## Work task
Give the number of lines in the material below that hold "Region", and nothing besides.

## Material provided
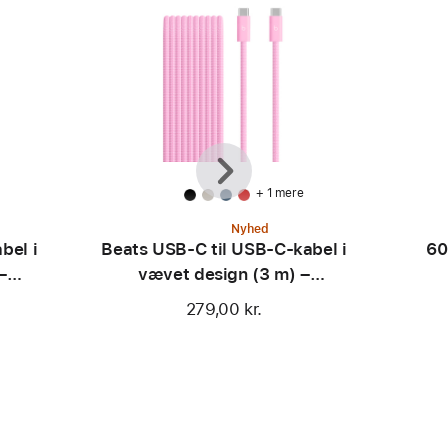
Forrige
Næste
+ 1 mere
Nyhed
bel i
Beats USB‑C til USB‑C-kabel i
60
–
vævet design (3 m) –
powerfuld pink
279,00 kr.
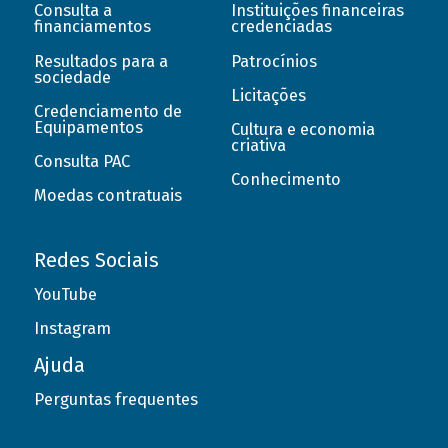
Consulta a
Instituições financeiras
financiamentos
credenciadas
Resultados para a
Patrocínios
sociedade
Licitações
Credenciamento de
Equipamentos
Cultura e economia
criativa
Consulta PAC
Conhecimento
Moedas contratuais
Redes Sociais
YouTube
Instagram
Ajuda
Perguntas frequentes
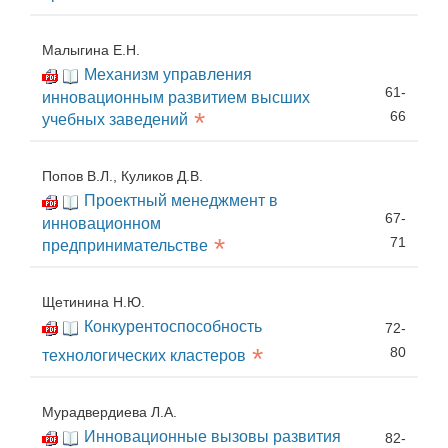
Малыгина Е.Н.
Механизм управления
61-
инновационным развитием высших
*
66
учебных заведений
Попов В.Л., Куликов Д.В.
Проектный менеджмент в
67-
инновационном
*
71
предпринимательстве
Щетинина Н.Ю.
Конкурентоспособность
72-
*
80
технологических кластеров
Мурадвердиева Л.А.
Инновационные вызовы развития
82-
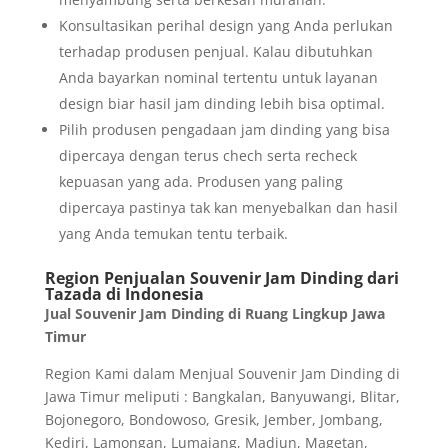
Konsultasikan perihal design yang Anda perlukan
terhadap produsen penjual. Kalau dibutuhkan
Anda bayarkan nominal tertentu untuk layanan
design biar hasil jam dinding lebih bisa optimal.
Pilih produsen pengadaan jam dinding yang bisa
dipercaya dengan terus chech serta recheck
kepuasan yang ada. Produsen yang paling
dipercaya pastinya tak kan menyebalkan dan hasil
yang Anda temukan tentu terbaik.
Region Penjualan Souvenir Jam Dinding dari
Tazada di Indonesia
Jual Souvenir Jam Dinding di Ruang Lingkup Jawa
Timur
Region Kami dalam Menjual Souvenir Jam Dinding di
Jawa Timur meliputi : Bangkalan, Banyuwangi, Blitar,
Bojonegoro, Bondowoso, Gresik, Jember, Jombang,
Kediri, Lamongan, Lumajang, Madiun, Magetan,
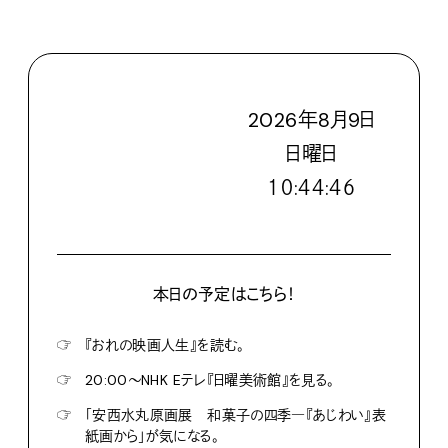
2026
年
8
月
9
日
日
曜日
１０:４４:４７
本日の予定はこちら！
☞
『おれの映画人生』を読む。
☞
20:00〜NHK Eテレ『日曜美術館』を見る。
☞
「安西水丸原画展 和菓子の四季―『あじわい』表
紙画から」が気になる。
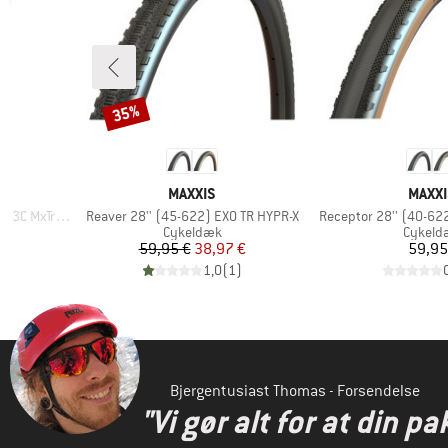
35%
Rabat
MÆRKE
MÆRK
MAXXIS
MAXXI
Artikel
Artikel
xTrra EXO TR
Reaver 28'' (45-622) EXO TR HYPR-X
Receptor 28'' (40-62
pe
Produktgruppe
Produk
Cykeldæk
Cykeld
 pris
Pris
Nedsat pris
Pr
€
59,95 €
38,97 €
59,95
)
1,0
(
1
)
Bjergentusiast Thomas - Forsendelse
"Vi gør alt for at din pa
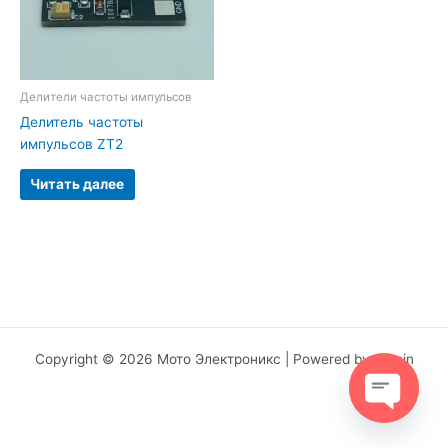
Делители частоты импульсов
Делитель частоты
импульсов ZT2
Читать далее
Copyright © 2026 Мото Электроникс | Powered by Admin
Open
chaty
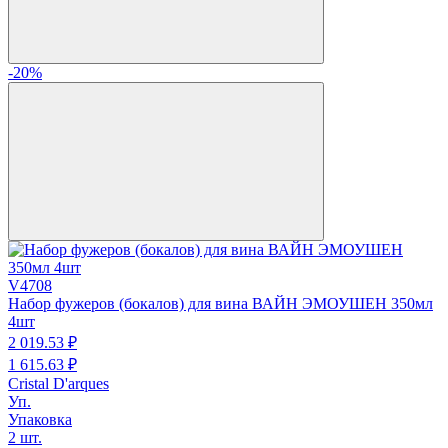
-20%
V4708
Набор фужеров (бокалов) для вина ВАЙН ЭМОУШЕН 350мл
4шт
2 019.
53
₽
1 615.
63
₽
Cristal D'arques
Уп.
Упаковка
2 шт.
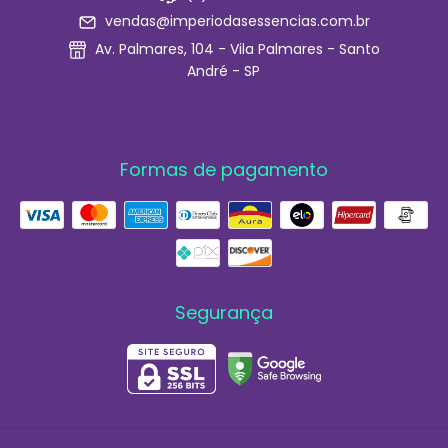
vendas@imperiodasessencias.com.br
Av. Palmares, 104 - Vila Palmares - Santo
André - SP
Formas de pagamento
Segurança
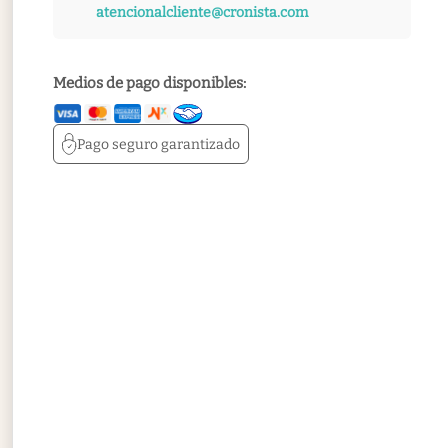
atencionalcliente@cronista.com
Medios de pago disponibles:
Pago seguro
garantizado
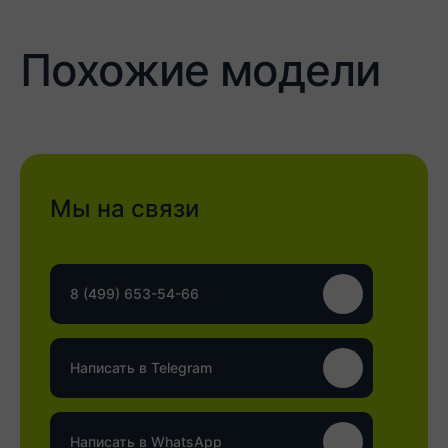
Похожие модели
Мы на связи
8 (499) 653-54-66
Написать в Telegram
Написать в WhatsApp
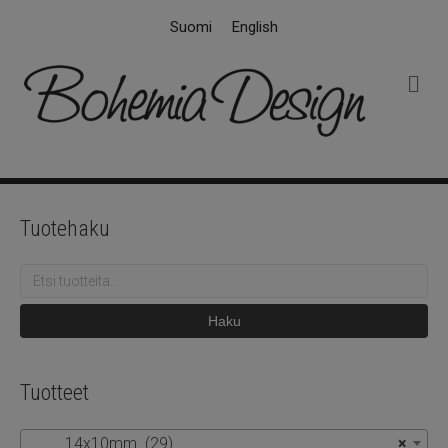
Suomi
English
V
a
l
i
k
k
o
Tuotehaku
Etsi:
Haku
Tuotteet
14x10mm (29)
×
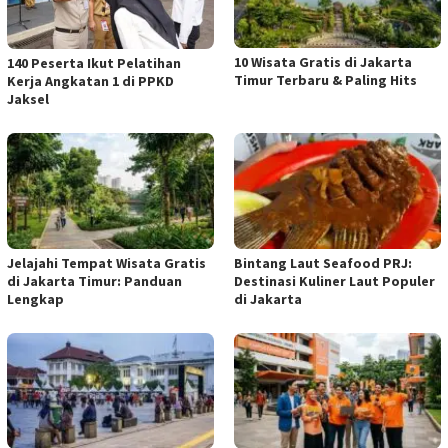
10 Wisata Gratis di Jakarta
140 Peserta Ikut Pelatihan
Timur Terbaru & Paling Hits
Kerja Angkatan 1 di PPKD
Jaksel
Jelajahi Tempat Wisata Gratis
Bintang Laut Seafood PRJ:
di Jakarta Timur: Panduan
Destinasi Kuliner Laut Populer
Lengkap
di Jakarta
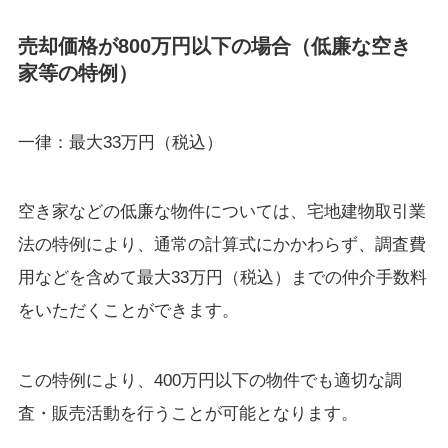
売却価格が800万円以下の場合（低廉な空き
家等の特例）
一律：最大33万円（税込）
空き家などの低廉な物件については、宅地建物取引業
法の特例により、通常の計算式にかかわらず、調査費
用などを含めて最大33万円（税込）までの仲介手数料
をいただくことができます。
この特例により、400万円以下の物件でも適切な調
査・販売活動を行うことが可能となります。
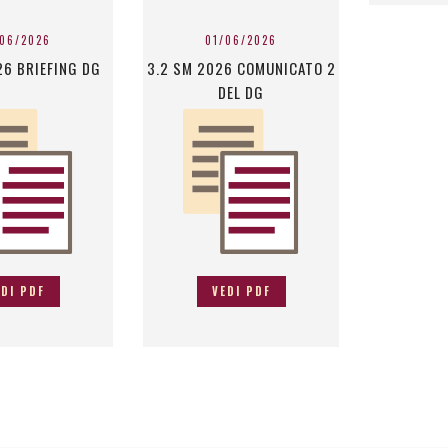
/06/2026
01/06/2026
26 BRIEFING DG
3.2 SM 2026 COMUNICATO 2
DEL DG
EDI PDF
VEDI PDF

## Reply
2